There are two important concepts behind collecting data. The first one data sources and second is the method for generating results from those sources (Mason, 1996). The data gathering for the interpretivism research paradigm is a communication procedure between the researcher and the participants (Fellows and Liu, 2003) The key factor of the data collection technique is the nature of the request and the data required in regard to a certain setting or context (Naoum, 2013). Therefore, different techniques might be appropriate to different methods and inquiries. This research identified people as data sources due to their knowledge, evidence and experience. However, there are many approaches for generating data from those people, such as interviews, questionnaires and observations (Saunders et al., 2009). As discussed earlier, the method of this research is mixed-method, implying a method which could collect understandings, opinions, interpretations and ideas of people who have been involved with construction analysis and design. Mason (1996) suggested four techniques for data gathering in interpretivism research: interview, observation, the use of documents and the use of visual data. However, the combination of personal interviews and a questionnaire was suggested by Naoum (2013) as the method that offers the best technique for understanding a participant’s opinion.
The epistemological position of this research suggests that the logical way to generate data is by interacting with experienced people. This research seeks to generate data from those people’s experiences in their current or past organisations, how they interpret the relationship between BIM tools and structural engineering design can improve the level of information quality regarding the development of the BIM concept. This research in the first step of the data collection process utilised semi-Structured interviews to collect qualitative data. The researcher conducted in-depth investigation into the issues and expected explanations and descriptions to match the key elements derived from the interviewees. The interview was deigned to allow the participants to exercise total control over the process in order to prevent bias as much as possible. The researcher prepared some questions for the interview and interviewees are free to mention their opinion in more depth when essential.
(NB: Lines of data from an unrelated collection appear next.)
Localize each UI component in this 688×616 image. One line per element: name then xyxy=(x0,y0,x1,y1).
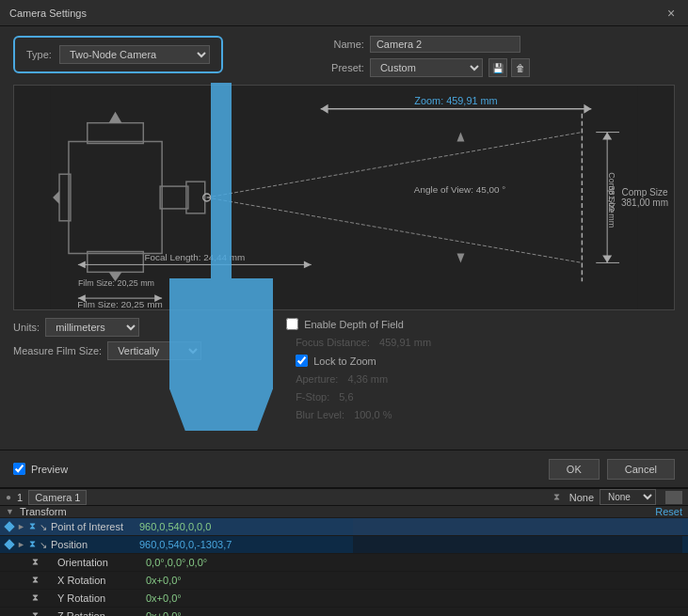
measure-select[interactable]: Vertically Horizontally xyxy=(107,341,201,360)
tl-right-bar-6 xyxy=(353,608,682,616)
focus-dist-row: Focus Distance: 459,91 mm xyxy=(296,337,431,348)
lock-zoom-row[interactable]: Lock to Zoom xyxy=(296,355,431,367)
top-row: Type: Two-Node Camera One-Node Camera Na… xyxy=(13,36,675,77)
tl-poi-label: Point of Interest xyxy=(51,521,136,532)
tl-none-label: None xyxy=(569,492,594,503)
tl-right-bar-3 xyxy=(353,554,682,571)
dof-enable-row[interactable]: Enable Depth of Field xyxy=(286,318,431,330)
tl-right-bar-5 xyxy=(353,590,682,607)
tl-layer-num: 1 xyxy=(17,492,23,503)
tl-layer-name-text: Camera 1 xyxy=(35,492,80,503)
name-input[interactable] xyxy=(370,36,520,53)
tl-yrot-label: Y Rotation xyxy=(57,592,142,604)
focus-dist-label: Focus Distance: xyxy=(296,337,370,348)
name-preset-section: Name: Preset: Custom 💾 🗑 xyxy=(317,36,530,77)
fstop-label: F-Stop: xyxy=(296,391,329,403)
cancel-button[interactable]: Cancel xyxy=(607,459,675,480)
tl-row-yrot: ⧗ Y Rotation 0x+0,0° xyxy=(0,590,688,608)
preset-save-btn[interactable]: 💾 xyxy=(488,58,507,77)
tl-layer-name-box: Camera 1 xyxy=(28,490,87,505)
diagram-svg: Film Size: 20,25 mm Focal Length: 24,44 … xyxy=(14,86,674,309)
aperture-value: 4,36 mm xyxy=(347,373,388,385)
tl-stopwatch-yrot[interactable]: ⧗ xyxy=(32,592,39,604)
tl-right-icons xyxy=(665,491,682,504)
tl-expand-icon[interactable]: ▼ xyxy=(6,507,14,516)
preset-select[interactable]: Custom xyxy=(370,58,483,77)
preset-delete-btn[interactable]: 🗑 xyxy=(511,58,530,77)
units-row: Units: millimeters pixels inches xyxy=(13,318,201,337)
reset-button[interactable]: Reset xyxy=(655,506,682,517)
tl-row-position: ► ⧗ ↘ Position 960,0,540,0,-1303,7 xyxy=(0,536,688,554)
tl-expand-poi[interactable]: ► xyxy=(17,522,25,531)
tl-right-bar-1 xyxy=(353,518,682,535)
keyframe-diamond-1 xyxy=(4,521,14,531)
tl-right-bar-4 xyxy=(353,572,682,589)
tl-pos-value: 960,0,540,0,-1303,7 xyxy=(139,539,232,550)
measure-row: Measure Film Size: Vertically Horizontal… xyxy=(13,341,201,360)
name-label: Name: xyxy=(317,39,364,50)
measure-label: Measure Film Size: xyxy=(13,345,102,356)
svg-text:Film Size: 20,25 mm: Film Size: 20,25 mm xyxy=(77,299,162,309)
fstop-value: 5,6 xyxy=(339,391,353,403)
blur-level-row: Blur Level: 100,0 % xyxy=(296,409,431,420)
dialog-body: Type: Two-Node Camera One-Node Camera Na… xyxy=(0,26,688,450)
tl-stopwatch-ori[interactable]: ⧗ xyxy=(32,557,39,568)
svg-text:Zoom:  459,91 mm: Zoom: 459,91 mm xyxy=(414,95,497,106)
blur-label: Blur Level: xyxy=(296,409,344,420)
keyframe-diamond-2 xyxy=(4,539,14,549)
tl-graph-poi[interactable]: ↘ xyxy=(40,522,47,532)
tl-graph-pos[interactable]: ↘ xyxy=(40,540,47,550)
preview-checkbox[interactable] xyxy=(13,463,25,475)
ok-button[interactable]: OK xyxy=(549,459,600,480)
preview-label: Preview xyxy=(31,464,68,475)
type-label: Type: xyxy=(26,49,52,60)
svg-text:Angle of View: 45,00 °: Angle of View: 45,00 ° xyxy=(414,184,505,195)
tl-xrot-label: X Rotation xyxy=(57,575,142,586)
tl-eye-icon: ● xyxy=(6,492,11,502)
tl-yrot-value: 0x+0,0° xyxy=(146,592,182,604)
transform-header: ▼ Transform Reset xyxy=(0,506,688,518)
units-select[interactable]: millimeters pixels inches xyxy=(45,318,139,337)
svg-rect-0 xyxy=(50,86,638,309)
dof-checkbox[interactable] xyxy=(286,318,298,330)
blur-value: 100,0 % xyxy=(354,409,392,420)
tl-row-point-of-interest: ► ⧗ ↘ Point of Interest 960,0,540,0,0,0 xyxy=(0,518,688,536)
fstop-row: F-Stop: 5,6 xyxy=(296,391,431,403)
tl-zrot-label: Z Rotation xyxy=(57,610,142,616)
type-section: Type: Two-Node Camera One-Node Camera xyxy=(13,36,223,73)
tl-none-select[interactable]: None xyxy=(600,489,656,505)
title-bar: Camera Settings × xyxy=(0,0,688,26)
comp-size-label: Comp Size xyxy=(621,187,668,197)
tl-stopwatch-xrot[interactable]: ⧗ xyxy=(32,575,39,586)
tl-stopwatch-poi[interactable]: ⧗ xyxy=(29,521,36,532)
transform-label: Transform xyxy=(20,506,67,517)
svg-text:Focal Length: 24,44 mm: Focal Length: 24,44 mm xyxy=(144,252,245,262)
dof-enable-label: Enable Depth of Field xyxy=(304,319,404,330)
tl-right-bar-2 xyxy=(353,536,682,553)
units-label: Units: xyxy=(13,322,40,333)
tl-ori-label: Orientation xyxy=(57,557,142,568)
aperture-row: Aperture: 4,36 mm xyxy=(296,373,431,385)
tl-zrot-value: 0x+0,0° xyxy=(146,610,182,616)
tl-row-xrot: ⧗ X Rotation 0x+0,0° xyxy=(0,572,688,590)
timeline: ● 1 Camera 1 ⧗ None None ▼ Transform Res… xyxy=(0,487,688,616)
comp-size-value: 381,00 mm xyxy=(621,197,668,208)
aperture-label: Aperture: xyxy=(296,373,338,385)
lock-zoom-checkbox[interactable] xyxy=(296,355,308,367)
tl-row-orientation: ⧗ Orientation 0,0°,0,0°,0,0° xyxy=(0,554,688,572)
tl-ori-value: 0,0°,0,0°,0,0° xyxy=(146,557,207,568)
tl-stopwatch-zrot[interactable]: ⧗ xyxy=(32,610,39,616)
lock-zoom-label: Lock to Zoom xyxy=(313,355,376,367)
preset-row: Preset: Custom 💾 🗑 xyxy=(317,58,530,77)
preset-label: Preset: xyxy=(317,62,364,73)
tl-stopwatch-icon: ⧗ xyxy=(553,492,560,503)
tl-poi-value: 960,0,540,0,0,0 xyxy=(139,521,211,532)
tl-expand-pos[interactable]: ► xyxy=(17,540,25,549)
focus-dist-value: 459,91 mm xyxy=(379,337,431,348)
tl-stopwatch-pos[interactable]: ⧗ xyxy=(29,539,36,550)
footer-buttons: OK Cancel xyxy=(549,459,675,480)
type-select[interactable]: Two-Node Camera One-Node Camera xyxy=(59,45,210,64)
preview-check[interactable]: Preview xyxy=(13,463,68,475)
close-icon[interactable]: × xyxy=(664,6,679,21)
name-row: Name: xyxy=(317,36,530,53)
For conducting a piece of qualitative research the number of interviews is often a dilemma for researchers. The answer is dependent upon methodological aspect of research and the nature of research questions. Therefore to decide how many qualitative interviews is enough the researcher has to explore the purpose of his study by taking into consideration to this fact
98 “saturation is central to qualitative sampling” (Baker, 2012). This research in qualitative data
collection has adopted “non-probability” sampling which is appropriate for qualitative data collection and understands the deeply social phenomena. The interviewee’s have different background, years of experience and position in organisations (See table 4-3) and the central of qualitative sampling in this research relied on saturation of the responses. The number of interviews was continued to 12 when the researcher achieved saturation point, due to which the last interviewee’s responses were merely a repetition of the previous interviewees.
4.6.1 Qualitative Data Analysis Technique
This research adopted “content analysis” (Robson, 2002) as a technique to enable the researcher to identify keywords and the meaning of text in the context of information management challenges. According to Bryman (2004), content analysis is a technique “for the analysis of texts that seeks to quantify content in terms of predetermined categories and in a systematic and replicable manner”. The qualitative content analysis can provide codes for the data; those codes can be developed from the classification of texts into topics, themes or concepts. The contents came from communication between researcher and experts so that this research could apply qualitative content analysis in order to study the meaning of communication. Holsti (1969) classified content analysis into three fundamental categories: 1- Formulate inferences about the antecedents of the texts, 2- Describe the characteristics of the communication and 3- Describe the effect of the communication.
As has been mentioned before, interviews with experts were employed to determine the key challenges of interoperability during the design phase. Qualitative data analysis in this research used NVivo 10 software to collect, manage and represent the interview findings to achieve meaning. At the initial stage of the qualitative data analysis, the interviews were transcribed from an audio format into text for analysis and in the next stage the collected data was categorised into meaningful classification. The key words scanned from the text collected from expert interviews were used for the analysis based on the research’s questions, aim and objectives. The next section discussed quantitative data collection and analysis techniques which are adopted in survey research method.
Through the case study this research expected firstly, to explore more data about challenges in the context of UK-based structural engineering organisations. Secondly, the case study is expected to investigate the level of BIM adoption in UK-based structural organisations.
99 Finally, the impact of implementing BIM and information quality is also expected to be examined. The outcomes contribute to this research to identify the conceptual tags of final conceptual framework. The conceptual tags are the key criteria that structural engineering organisations need to consider to adopt efficient tools, workflows standards and strategies for human resource readiness, to enhance the quality of information. However the results from case study alone cannot be the only evidence to support the conceptual framework. The case study collected data only from large structural engineering organisations with specific capacities. Therefore the survey study employed after the case study collected data from other structural engineering firms with different capabilities and discussion between findings from case study and survey creates strong evidence to support the conceptual framework in this research.